El funcionario aseguró que el país logró revertir "la percepción de Argentina como un destino caro" y puso el acento en el desempeño del turismo internacional no limítrofe; mientras reconoció que todavía queda pendiente recuperar con mayor fuerza los mercados regionales. (Turismo receptivo: Argentina rompe un récord histórico con los visitantes de larga distancia)
“Argentina es un destino seguro, de calidad, de estabilidad, de cielos abiertos y fundamentalmente valioso”, afirmó.
Brasil aparece allí como uno de los objetivos centrales. Ferrucci había reclamado una promoción “activa, audaz y permanente” en el principal mercado emisor, apoyada además en una conectividad bilateral que concentra más del 30% de los asientos internacionales ofertados hacia Argentina.
La presidenta de AHT también puso el foco sobre China y reclamó avanzar en la facilitación migratoria. Tras destacar el crecimiento de la conexión de China Eastern y las acciones de adaptación que realizan los hoteles argentinos para atender a ese mercado, pidió replicar la decisión brasileña de eximir de visado a turistas chinos por hasta 30 días.
Scioli, a su vez, planteó el turismo deportivo como una de las herramientas para aumentar la demanda y combatir la estacionalidad. Enumeró competencias previstas en distintas provincias y explicó que el Gobierno está trabajando con federaciones para captar eventos internacionales.
“Cuando llega un turista, llega trabajo”, resumió.
Hotelga, entre la inversión y una agenda que se volvió política
En este escenario, Gorbarán destacó que Hotelga volvió a crecer en superficie y buscó ampliar su propuesta más allá de la exhibición de equipamiento y productos, incorporando contenidos vinculados con innovación, creatividad y desarrollo empresario.
El Hotelga Summit reunió durante la primera jornada análisis de coyuntura política y económica y un panel de gobernadores orientado a mostrar oportunidades de inversión. A ello se sumaron espacios gastronómicos, competencias, propuestas vinculadas con vinos, cerveza y vermouth y un Business Lounge concebido para conectar nuevos desarrollos hoteleros y gastronómicos con proveedores.
“Hotelga es mucho más que una exposición, es el lugar donde se encuentran las ideas, el talento y las oportunidades que impulsan el crecimiento de toda una industria”, definió Gorbarán.
Esa descripción adquirió esta vez un sentido adicional. Hotelga funcionó también como escenario para explicitar el nuevo contrato que los empresarios parecen proponerle al Gobierno: acompañamiento al orden fiscal y a la estabilización, sí; pero con la expectativa de que el esfuerzo tenga finalmente una traducción concreta en la estructura de costos.

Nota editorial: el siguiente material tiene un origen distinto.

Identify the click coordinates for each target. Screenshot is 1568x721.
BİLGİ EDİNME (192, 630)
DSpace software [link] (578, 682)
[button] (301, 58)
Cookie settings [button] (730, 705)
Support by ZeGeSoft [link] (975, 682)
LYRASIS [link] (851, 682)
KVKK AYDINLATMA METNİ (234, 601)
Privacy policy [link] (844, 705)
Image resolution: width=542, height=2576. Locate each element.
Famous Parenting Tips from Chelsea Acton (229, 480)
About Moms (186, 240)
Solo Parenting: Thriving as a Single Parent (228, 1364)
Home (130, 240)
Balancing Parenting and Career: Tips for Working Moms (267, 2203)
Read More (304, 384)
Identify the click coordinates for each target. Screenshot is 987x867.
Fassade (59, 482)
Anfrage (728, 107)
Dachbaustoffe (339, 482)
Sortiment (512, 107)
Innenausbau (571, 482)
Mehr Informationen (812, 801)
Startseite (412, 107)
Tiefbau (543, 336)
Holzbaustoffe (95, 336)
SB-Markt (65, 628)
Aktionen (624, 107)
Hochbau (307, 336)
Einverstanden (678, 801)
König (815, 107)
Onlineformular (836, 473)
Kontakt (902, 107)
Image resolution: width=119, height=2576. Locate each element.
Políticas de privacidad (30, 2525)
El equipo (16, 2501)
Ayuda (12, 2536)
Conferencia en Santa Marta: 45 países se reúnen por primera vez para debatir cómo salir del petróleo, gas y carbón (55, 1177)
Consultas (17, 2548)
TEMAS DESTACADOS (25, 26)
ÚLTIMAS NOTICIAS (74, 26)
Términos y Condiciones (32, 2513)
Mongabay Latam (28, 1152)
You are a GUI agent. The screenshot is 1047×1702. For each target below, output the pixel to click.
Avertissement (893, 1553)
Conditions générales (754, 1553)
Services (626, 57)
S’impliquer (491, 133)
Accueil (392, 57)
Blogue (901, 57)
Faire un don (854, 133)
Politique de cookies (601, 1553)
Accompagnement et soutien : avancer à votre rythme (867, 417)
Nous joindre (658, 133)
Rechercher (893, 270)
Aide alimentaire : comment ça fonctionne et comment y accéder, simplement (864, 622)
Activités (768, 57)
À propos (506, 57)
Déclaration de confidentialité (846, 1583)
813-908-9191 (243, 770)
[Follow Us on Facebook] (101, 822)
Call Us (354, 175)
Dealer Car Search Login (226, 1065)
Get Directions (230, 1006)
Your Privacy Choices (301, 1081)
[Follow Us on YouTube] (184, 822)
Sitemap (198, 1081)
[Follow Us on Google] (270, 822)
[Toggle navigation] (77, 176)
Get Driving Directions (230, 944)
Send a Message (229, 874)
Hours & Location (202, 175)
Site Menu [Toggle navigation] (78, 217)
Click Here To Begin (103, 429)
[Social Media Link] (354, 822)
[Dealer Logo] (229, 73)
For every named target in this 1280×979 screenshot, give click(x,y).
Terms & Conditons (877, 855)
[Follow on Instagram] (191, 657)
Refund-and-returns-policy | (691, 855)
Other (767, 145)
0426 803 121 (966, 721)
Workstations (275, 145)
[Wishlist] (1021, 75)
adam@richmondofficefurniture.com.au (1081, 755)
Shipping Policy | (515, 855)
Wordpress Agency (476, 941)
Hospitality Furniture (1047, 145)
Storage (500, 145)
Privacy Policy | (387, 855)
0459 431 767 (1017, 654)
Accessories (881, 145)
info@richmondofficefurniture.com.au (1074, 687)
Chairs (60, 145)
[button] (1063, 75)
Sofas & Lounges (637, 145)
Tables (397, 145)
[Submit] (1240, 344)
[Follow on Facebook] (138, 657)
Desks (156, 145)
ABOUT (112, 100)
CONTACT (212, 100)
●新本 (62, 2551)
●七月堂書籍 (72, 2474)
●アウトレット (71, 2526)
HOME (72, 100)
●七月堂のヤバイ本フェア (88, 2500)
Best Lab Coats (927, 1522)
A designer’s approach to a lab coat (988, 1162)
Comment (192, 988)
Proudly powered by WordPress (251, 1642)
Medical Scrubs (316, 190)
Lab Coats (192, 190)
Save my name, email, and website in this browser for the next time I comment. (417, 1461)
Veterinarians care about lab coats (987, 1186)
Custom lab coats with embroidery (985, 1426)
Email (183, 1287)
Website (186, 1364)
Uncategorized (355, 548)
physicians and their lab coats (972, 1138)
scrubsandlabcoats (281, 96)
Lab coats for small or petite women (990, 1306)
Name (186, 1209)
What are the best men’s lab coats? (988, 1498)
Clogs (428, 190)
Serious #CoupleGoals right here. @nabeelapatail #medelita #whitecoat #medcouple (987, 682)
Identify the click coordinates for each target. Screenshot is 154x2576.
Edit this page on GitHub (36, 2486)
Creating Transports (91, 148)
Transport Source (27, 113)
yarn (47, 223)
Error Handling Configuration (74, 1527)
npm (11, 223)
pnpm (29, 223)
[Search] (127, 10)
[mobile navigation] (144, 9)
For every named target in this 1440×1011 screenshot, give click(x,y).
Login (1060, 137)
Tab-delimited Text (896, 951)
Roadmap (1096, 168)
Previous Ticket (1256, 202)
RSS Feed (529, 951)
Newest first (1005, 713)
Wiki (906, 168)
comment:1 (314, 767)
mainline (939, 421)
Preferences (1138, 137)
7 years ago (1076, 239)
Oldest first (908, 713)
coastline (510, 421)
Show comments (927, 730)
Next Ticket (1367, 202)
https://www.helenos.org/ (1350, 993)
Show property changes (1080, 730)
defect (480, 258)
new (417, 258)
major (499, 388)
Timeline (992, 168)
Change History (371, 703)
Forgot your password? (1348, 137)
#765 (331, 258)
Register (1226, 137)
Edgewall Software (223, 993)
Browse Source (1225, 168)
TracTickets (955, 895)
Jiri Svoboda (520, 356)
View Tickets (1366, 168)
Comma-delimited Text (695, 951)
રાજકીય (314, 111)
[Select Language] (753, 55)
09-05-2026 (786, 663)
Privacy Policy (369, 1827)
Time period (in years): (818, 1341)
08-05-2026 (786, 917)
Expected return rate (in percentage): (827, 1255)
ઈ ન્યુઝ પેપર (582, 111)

El sector no pidió volver atrás. Tampoco reclamó subsidios generalizados. Reivindicó inversión, apertura, conectividad y competitividad, pero avisó que hoteles y restaurantes necesitan llegar en condiciones al momento en que la recuperación macroeconómica alcance al bolsillo del turista argentino.
Y allí quedó planteada la cuestión que sobrevoló la apertura: los empresarios reconocen el camino emprendido por Milei; ahora le piden que cumpla una parte de su promesa que, aseguran, todavía no llegó a sus empresas: bajar los impuestos.